What are the Junior Olympics?
The Junior Olympics are an annual event held by the United States Amateur Athletic Union (AAU). Unlike the Olympics, the junior version is open to US competitors only and held in American cities. Since 1967, the competition has given young athletes a chance to perform on a national stage, against the best competitors in the country.
The first Junior Olympics was held in 1967 in Washington, DC. Created nearly two decades prior, the AAU had originally worked to create head-to-head national matches for track and field athletes. With the help of corporate sponsorship, the nationwide competition quickly expanded to include sports outside the track and field discipline, including swimming, gymnastics and other major sporting events. By 2011, the competition will boast tournaments in 24 different sports, and has increased participation from 523 athletes in 1967 to 13,167 competitors in 2007.
The Junior Olympics incorporates sports that are important to and popular with youth, including several dance divisions such as cheerleading, clogging and drill.

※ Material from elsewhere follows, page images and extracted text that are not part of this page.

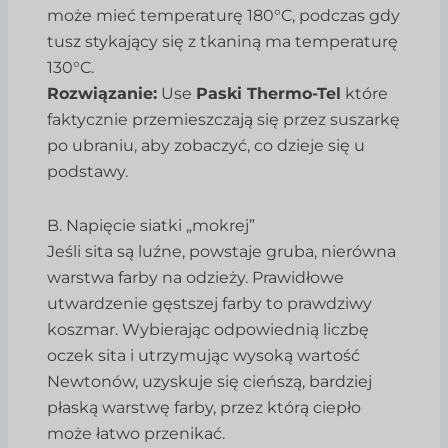
może mieć temperaturę 180°C, podczas gdy
tusz stykający się z tkaniną ma temperaturę
130°C.
Rozwiązanie:
Use
Paski Thermo-Tel
które
faktycznie przemieszczają się przez suszarkę
po ubraniu, aby zobaczyć, co dzieje się u
podstawy.
B. Napięcie siatki „mokrej”
Jeśli sita są luźne, powstaje gruba, nierówna
warstwa farby na odzieży. Prawidłowe
utwardzenie gęstszej farby to prawdziwy
koszmar. Wybierając odpowiednią liczbę
oczek sita i utrzymując wysoką wartość
Newtonów, uzyskuje się cieńszą, bardziej
płaską warstwę farby, przez którą ciepło
może łatwo przenikać.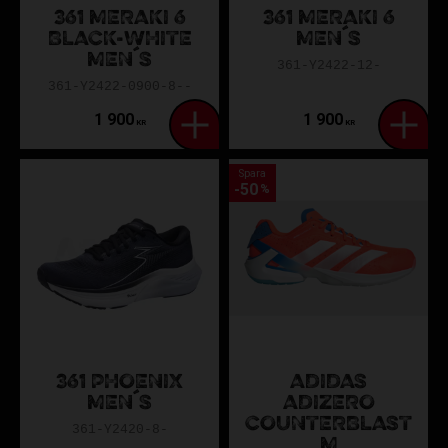
361 MERAKI 6
361 MERAKI 6
BLACK-WHITE
MEN´S
MEN´S
361-Y2422-12-
361-Y2422-0900-8--
1 900
1 900
KR
KR
Spara
50
%
361 PHOENIX
ADIDAS
MEN´S
ADIZERO
COUNTERBLAST
361-Y2420-8-
M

In addition to standard youth sports such as swimming, beach volleyball and martial arts, the competition also includes unusual categories such as jump rope and baton twirling. Meant to appeal to a broad spectrum of young people, the Junior Olympics breaks down many competitions by age range, with some competitors as young as 5 or as old as 22 allowed in certain disciplines.
The competition has been held in more than 20 American cities since its inception, most frequently returning to Tennessee, the host of 6 games. The strong support of five cities has lead to a rotating location schedule since 2001 that is intended to continue for the foreseeable future. Knoxville, Detroit, Des Moines, New Orleans, and Hampton Roads will rotate the games between them, at least until 2011.

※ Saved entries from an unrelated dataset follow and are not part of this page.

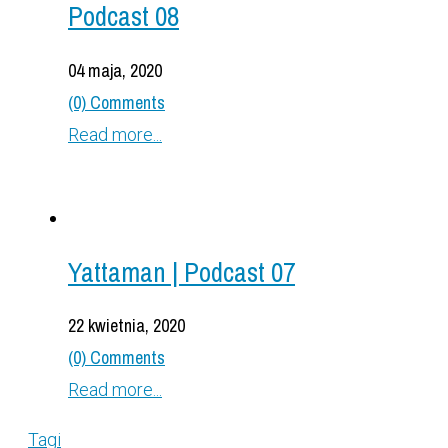
Podcast 08
04 maja, 2020
(0) Comments
Read more...
Yattaman | Podcast 07
22 kwietnia, 2020
(0) Comments
Read more...
Tagi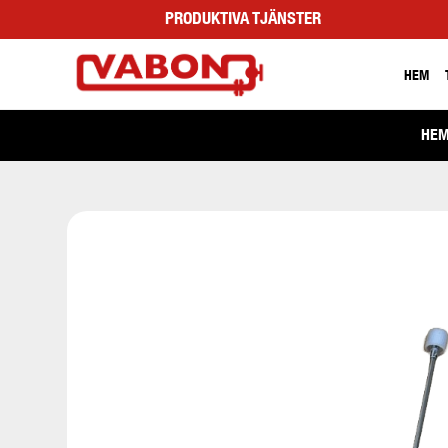
PRODUKTIVA TJÄNSTER
HEM
HE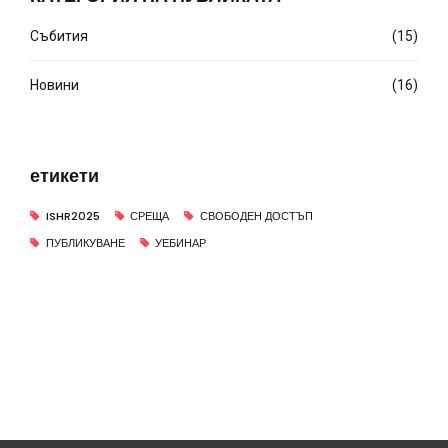
Събития
(15)
Новини
(16)
етикети
ISHR2025
СРЕЩА
СВОБОДЕН ДОСТЪП
ПУБЛИКУВАНЕ
УЕБИНАР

Each discipline has specific entry requirements, but many require participation in preliminary events approved by the AAU. Some lower age divisions only require that the athlete be in good standing with the AAU, while others will only accept the top qualifiers in any field. The AAU website, www.aaujrogames.org, is an excellent source of information on participation guidelines and prerequisites.
In a time when obesity and diabetes rates are skyrocketing across the United States, instilling a love of physical activity in children can not be overestimated. The AAU uses the Junior Olympics as a means of promoting physical fitness among youth and teaching the principles of good sportsmanship. This worthy program can be the start of a sports career for any burgeoning young athlete, and may deserve thanks for its work in promoting healthy exercise, friendly competition and welcoming athletes from a wide variety of sports and backgrounds.
If you're in the volleyball junior Olympics, can you get in the big Olympics? If not, how?
I competed on a junior Olympic water polo team when I was a kid. Water polo was huge where I grew up and there were a lot of very competitive teams, even at the juniors level. I got recruited to play on one of the Olympic teams and a number of kids from that team ended up on the water polo team at the real Olympics. I never made it that far, but just being in the junior Olympics was really cool.
My little brother competed in the junior Olympics when he was younger. he was very in to martial arts back then and that was his Olympic event.
He did not win any medals. You would be surprised at the level of the competition. But he got a lot out of competing and when he did the whole family went to cheer him on. It was a vacation for us.